Nikitas a toujours vécu sur son bout de terrain au cœur de la forêt. En lutte depuis des années contre une compagnie minière qui convoite sa propriété́, Nikitas tient bon. Le coup de grâce tombe avec le retour de Johnny, son fils qui, après vingt ans d’absence et de silence, vient lui réclamer sa part d'héritage.
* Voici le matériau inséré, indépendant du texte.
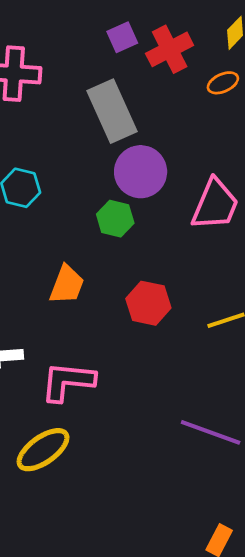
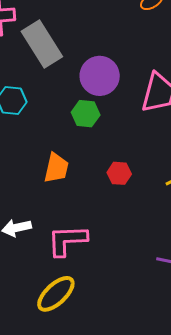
gray rectangle: (112, 111) -> (42, 44), moved
red hexagon: (148, 303) -> (119, 173), size x0.7

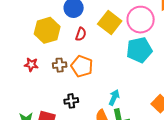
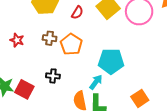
cyan pentagon: (139, 50) -> (111, 61), moved
red star: (31, 65) -> (17, 40), moved

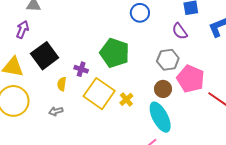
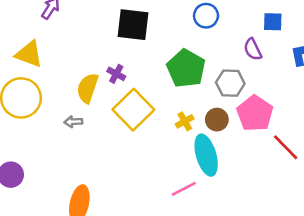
green pentagon: (115, 53) -> (186, 68), moved
black square: (45, 56) -> (133, 25), moved, turned 32
yellow semicircle: (62, 84) -> (88, 88), size x1.6
yellow cross: (126, 99) -> (185, 121), moved

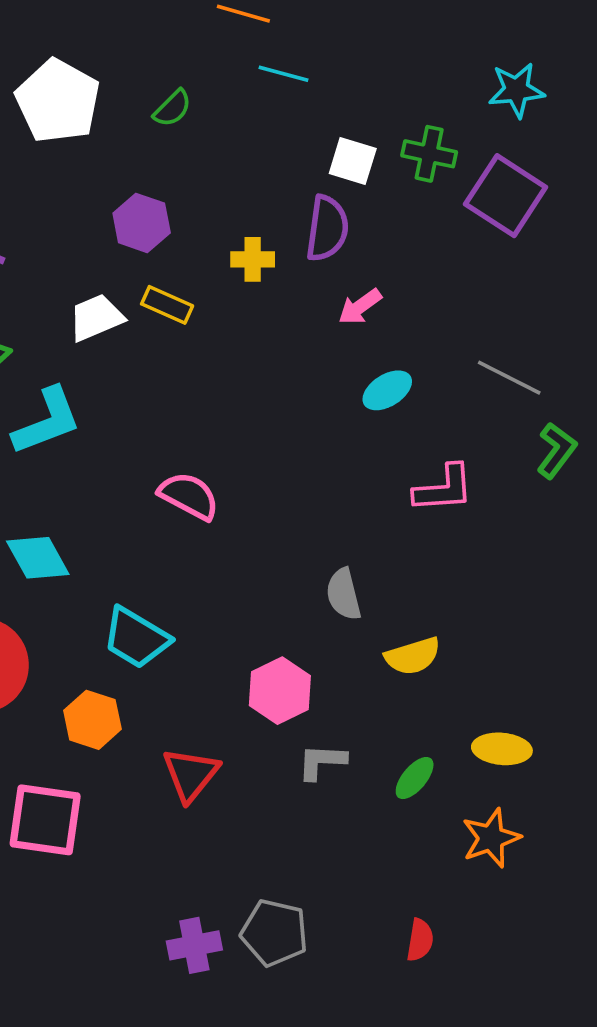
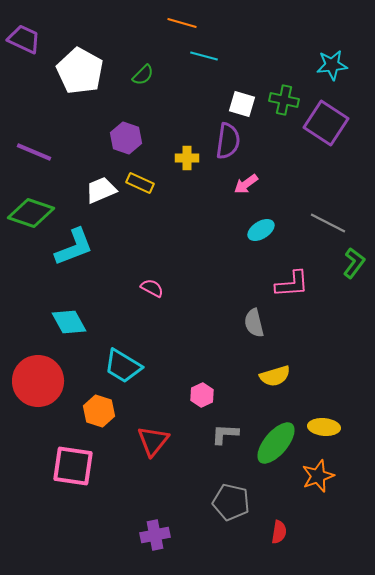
pink semicircle: (189, 496) -> (152, 288), size x0.7
gray semicircle: (344, 594) -> (254, 323), moved
pink hexagon: (280, 691) -> (202, 395), size x0.7
green ellipse: (415, 778) -> (276, 443), size x1.8
gray pentagon: (274, 933) -> (231, 502), moved

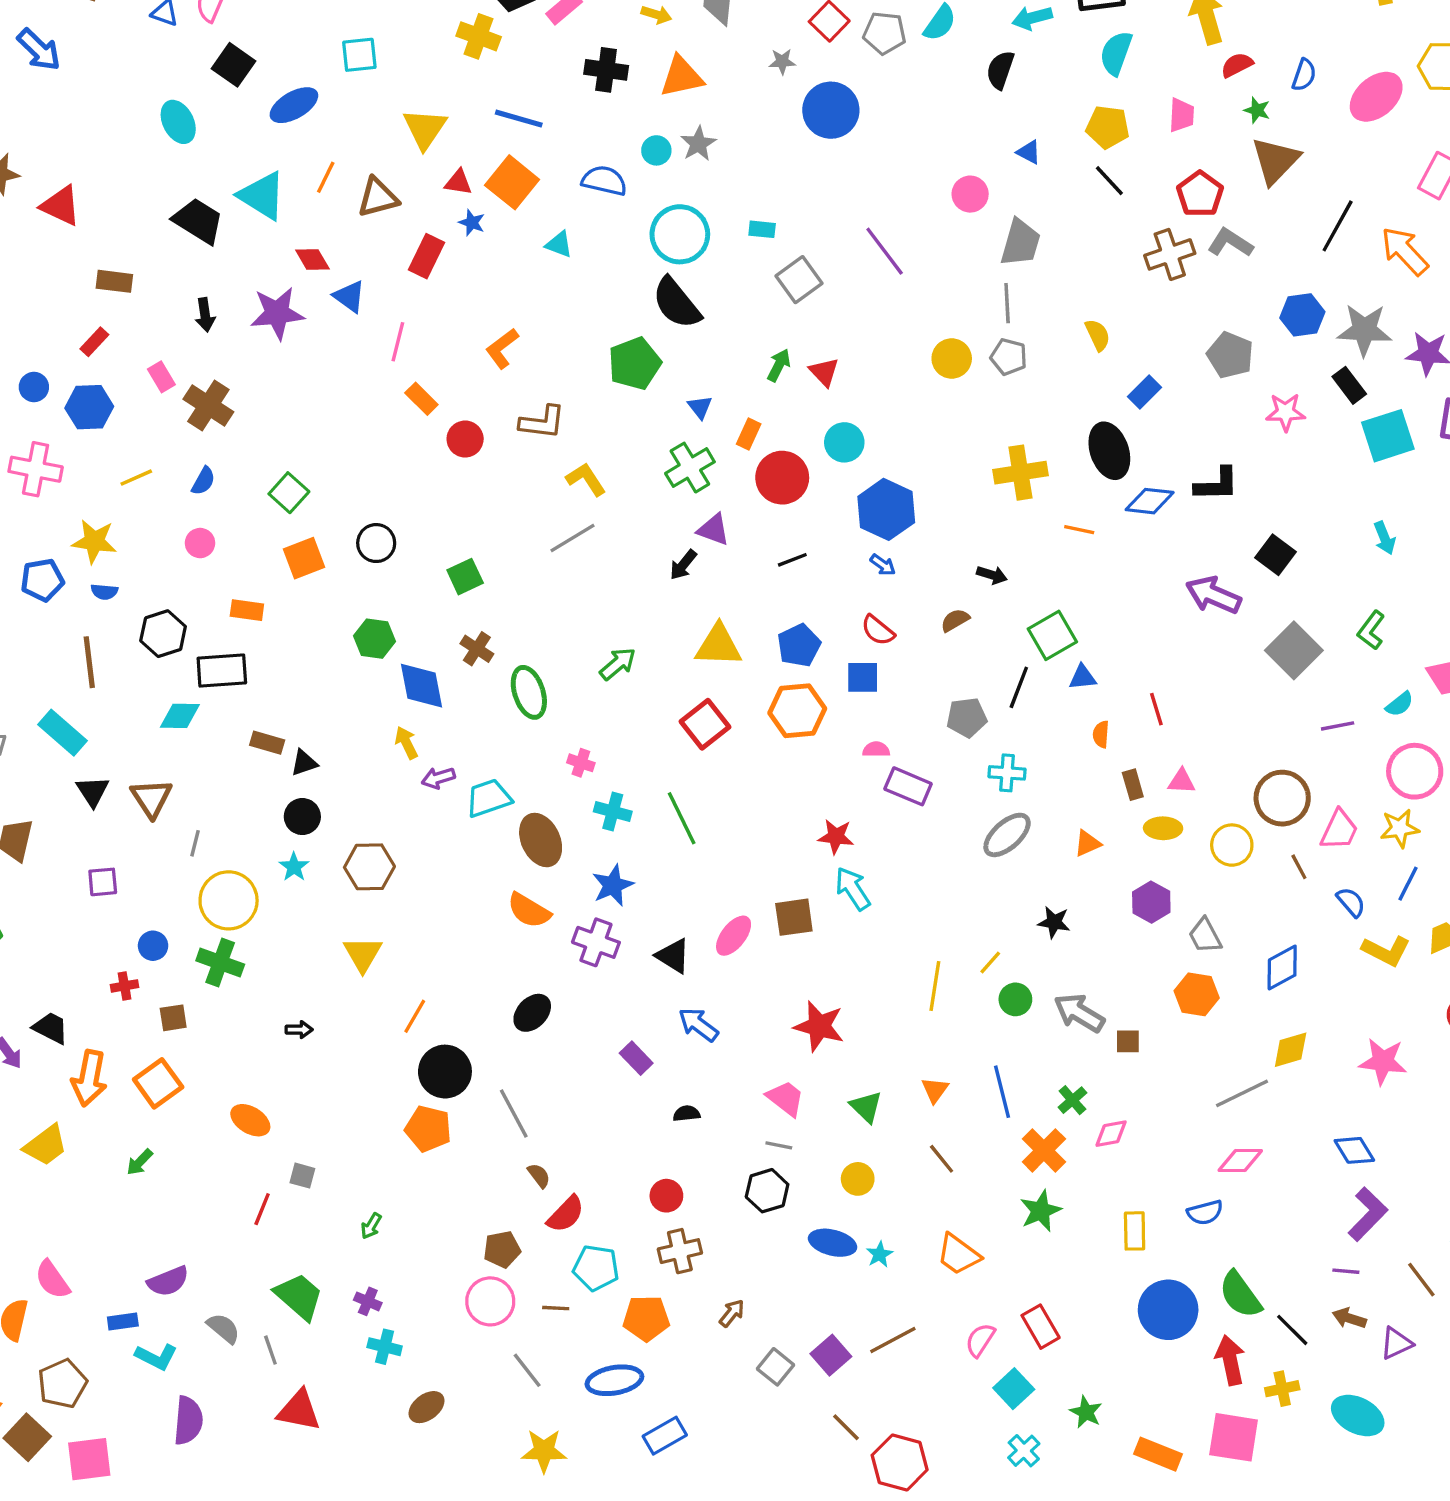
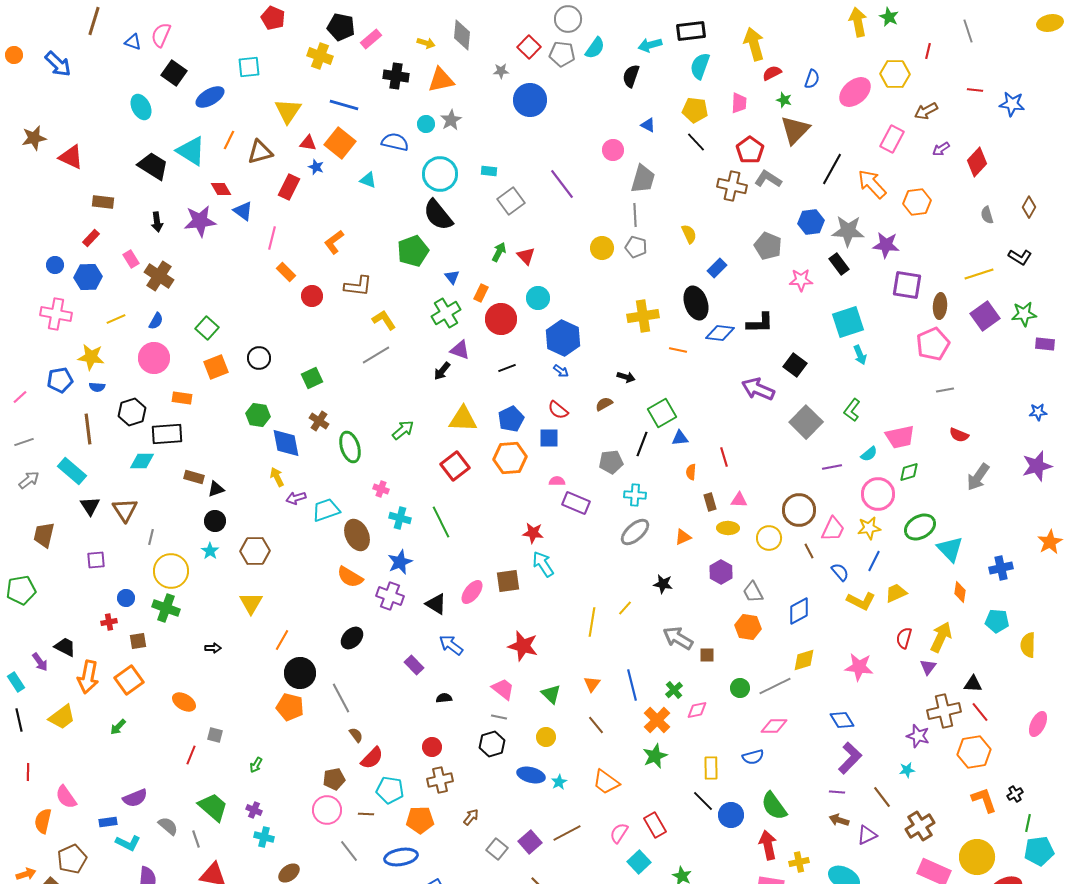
brown cross: (1170, 254) -> (732, 186), turned 32
cyan square: (1388, 436) -> (848, 322), moved
pink circle: (200, 543) -> (154, 358), size x1.8
green circle: (1015, 999) -> (740, 688), moved
blue circle: (1168, 1310) -> (731, 815), size x0.7
black line: (1292, 1330) -> (703, 801), moved

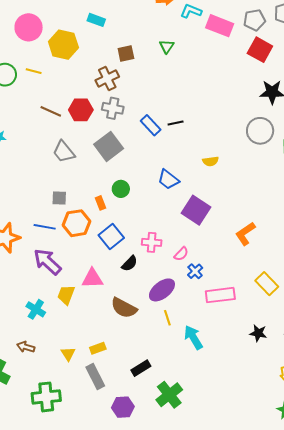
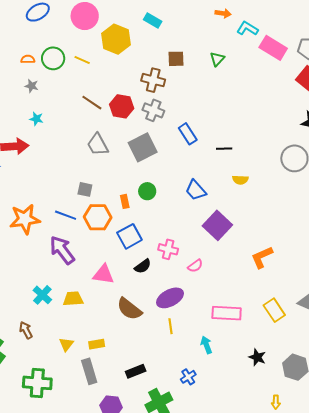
brown cross: (107, 78) -> (153, 80), turned 30
black line: (176, 123) -> (224, 149), moved
blue cross: (195, 271) -> (188, 377), moved
yellow trapezoid: (66, 295) -> (73, 299), moved, turned 55
cyan arrow: (193, 337) -> (206, 345), moved, size x0.7
brown arrow: (26, 347) -> (26, 330), turned 36

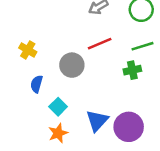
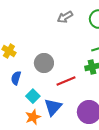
red line: (100, 44) -> (66, 81), moved
blue triangle: (97, 121) -> (53, 107), moved

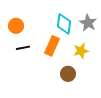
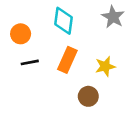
gray star: (88, 23) -> (113, 17), moved
cyan diamond: (64, 24) -> (64, 21), moved

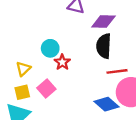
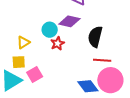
purple diamond: (103, 21) -> (69, 21), moved
pink square: (46, 88) -> (35, 75), moved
Nikitas a désormais deux adversaires, dont un qu'il ne connaît plus mais qui lui est cher.
Critique :
Hermétique et peu aimable avec son auditoire, tout en cherchant à lui faire vivre une vraie expérience physique et sensorielle, #Digger, sous ses airs de fable écolo fustigeant les limites d'un capitalisme aveugle et rapace, est une oeuvre captivante et psychologiquement fouillée pic.twitter.com/IqXWVCdAz8
— Fucking Cinephiles (@FuckCinephiles) July 25, 2021
Nikitas est un paysan qui a consacré toute sa vie à ses terres et au paysage merveilleux qui l'entoure, luttant continuellement face aux difficultés économiques d'un pays aux abois, mais aussi face à la digestion lente de la mort d'un mariage qu'il n'a pas su sauver - sa femme l'ayant quitté avec un fils qu'il n'a finalement pas connu.
Désormais gentiment ancré dans la soixantaine, il va devoir délivrer le dernier round du combat de sa vie face à une entreprise minière qui convoite ses terres (et qui lui fait comprendre avec force et malveillance) pour étendre leur importance, mais aussi face au retour d'un rejeton qui, à la mort de sa mère, vient réclamer son héritage, la moitié de la propriété familiale...
Avec son incursion étonnamment sûre sur le territoire sinueux du mélange entre romanesque et réalisme, dans une sorte de drame intime et social reprenant scrupuleusement tous les codes du western - avec une pointe d'écologie -, le premier long-métrage de Georgis Grigorakis convoque instinctivemement le cinéma vénéré de Terrence Malick, mais surtout les débuts de Jeff Nichols - le brillant Shotgun Stories -; tant l'arrière-pays boisé et rugueux de sa Grèce natale (que l'on avait plus vu de la sorte à l'écran, depuis les efforts de Theo Angelopoulos), ne semble pas si éloigné de l'Ouest rurale du pays de l'oncle Sam.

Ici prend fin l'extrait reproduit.